In Hot Springs, Virginia, the Business Council meeting being held by Amerika’s 100 largest corporations expressed the same thought. As the opening [and “final” (more on that later)] negotiations of the GE strike were being held, the meeting’s significance was clear. A recession and more unemployment were necessary, as these “captains of industry” saw it, to combat inflation. This approach was chosen as a way to make the unions easier to control, cut the wage expectancies of workers, and generally give more “backbone” to employers against “unreasonable” and “super-inflationary” unions.

President Nixon summed it up like this: “It is in the interest of every union leader and working man to avoid wage demands that will reduce the purchasing power of his dollar and reduce the number of job opportunities (sic).”

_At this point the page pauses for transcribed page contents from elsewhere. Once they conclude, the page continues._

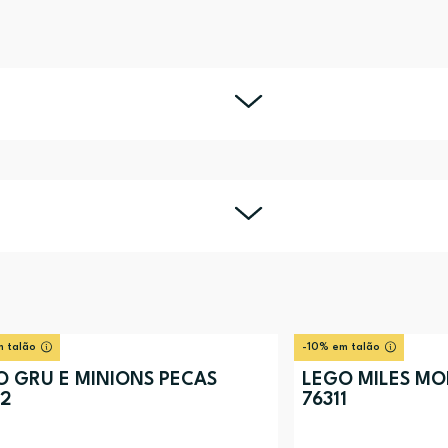
 talão
-10% em talão
O GRU E MINIONS PECAS
LEGO MILES MO
82
76311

Very interesting. Perhaps tricky-dick Nixon thinks that workers control the “purchasing power” of their dollars. Perhaps GE really thinks that the workers create the inflation which GE uses as a tool against reasonable and necessary wage demands in their “inflation fighting” policy.

In addition GE hopes to fight inflation by raising their prices 6 to 7%, after realizing an 11% profit increase last year over the year before.

GE has always fought the unions in an effort to screw the working man. Any means GE has seen of destroying the union’s power that unions can give the worker has been utilized. The history of GE’s relations with its unions is a record of unparalleled chicanery.

Prior to 1946, the United Electrical, Radio and Machine workers of America (UE) ranked with the UAW and the United Steelworkers as a union able to deliver relatively good pay and benefits. In ’46, the UE held a successful strike against GE. As a result GE was determined that such a thing would never happen again.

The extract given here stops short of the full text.